Others have noted the issues with retail pharmacies playing such a big role, including Politico, which featured a discussion of pharmacies using vaccine-related patient data for marketing and other purposes. I was trying to find an appointment at Walgreens or Walmart for a family member, but was stopped when I found that they require you to register for an account before searching for vaccine appointments, which means they have your email address. I didn’t want to create a new account for them in case they already had one, and certainly didn’t want anything tied to my own email. Privacy and consumer advocates are calling on state governments to investigate how the data is used and are asking retail pharmacies to avoid using the data for marketing purposes. At this point, patients are more interested in getting a vaccine wherever they can and probably aren’t reading the fine print when they sign up. We’ll have to see how this plays out in the longer-term.

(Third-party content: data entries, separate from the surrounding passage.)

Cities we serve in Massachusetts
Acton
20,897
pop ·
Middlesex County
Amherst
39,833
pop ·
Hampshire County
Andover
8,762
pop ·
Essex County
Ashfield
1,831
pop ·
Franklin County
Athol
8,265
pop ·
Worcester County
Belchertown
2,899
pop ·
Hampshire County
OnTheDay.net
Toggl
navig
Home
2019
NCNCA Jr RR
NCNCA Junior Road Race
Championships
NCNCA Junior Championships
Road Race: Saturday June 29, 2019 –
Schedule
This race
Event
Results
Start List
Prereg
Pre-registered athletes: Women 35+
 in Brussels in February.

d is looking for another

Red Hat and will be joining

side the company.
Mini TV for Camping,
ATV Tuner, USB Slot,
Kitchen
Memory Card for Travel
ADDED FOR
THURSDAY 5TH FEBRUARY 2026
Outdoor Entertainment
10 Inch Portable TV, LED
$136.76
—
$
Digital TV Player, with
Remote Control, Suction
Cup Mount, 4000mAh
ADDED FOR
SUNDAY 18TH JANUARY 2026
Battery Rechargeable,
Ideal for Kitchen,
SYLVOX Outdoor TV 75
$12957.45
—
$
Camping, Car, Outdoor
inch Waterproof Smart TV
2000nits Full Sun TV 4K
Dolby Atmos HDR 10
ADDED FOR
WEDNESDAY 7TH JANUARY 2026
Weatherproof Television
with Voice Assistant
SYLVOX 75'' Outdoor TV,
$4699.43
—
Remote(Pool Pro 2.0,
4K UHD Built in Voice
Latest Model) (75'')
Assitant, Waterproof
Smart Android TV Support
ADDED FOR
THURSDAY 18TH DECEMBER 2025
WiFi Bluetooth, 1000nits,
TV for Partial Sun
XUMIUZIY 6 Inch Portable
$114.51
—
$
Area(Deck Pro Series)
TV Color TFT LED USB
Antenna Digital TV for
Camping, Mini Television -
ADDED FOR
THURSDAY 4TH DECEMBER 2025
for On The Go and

I had a recent client project around home monitoring of blood pressure, weight, and blood sugar, so I was excited to see this article in the Journal of the American Medical Informatics Association regarding the impact of patient-generated health data on clinician burnout. There is a ton of data out there that patients want to provide us – information from wearables, home glucose monitors, blood pressure cuffs, and more. Many physicians are terrified to let this information into their EHRs for fear it will overwhelm them with data as well as that it might increase their liability. For many conditions it’s not so much the individual data points that are important, but the ranges in which a patient’s data typically falls or how often they have outlier values. For certain conditions such as heart failure, however, individual daily values are important, and action has to be taken if there are dramatic changes from day to day.
The authors identified three factors that they believe contribute to burnout related to the integration of patient-generated health data within the EHR. These factors are time pressure, techno-stress, and workflow-related issues. They suggest mitigating techno-stress through several interventions: ensuring that healthcare providers have clear roles and responsibilities for monitoring and responding to patient-generated data; improving the usability of data integrated in EHR; and greater education and training. They go on to suggest reduction of time pressure through standardized EHR templates, greater financial reimbursement, and incorporation of artificial intelligence and the use of algorithms to review data. Regarding workflow issues, they suggest better usability, policies around reviewing data and responding to patients, and identifying the types of data that are best suited to inclusion in EHR. All of these are easier said than done, so I’d love to hear from readers who have tried to tackle this particular issue.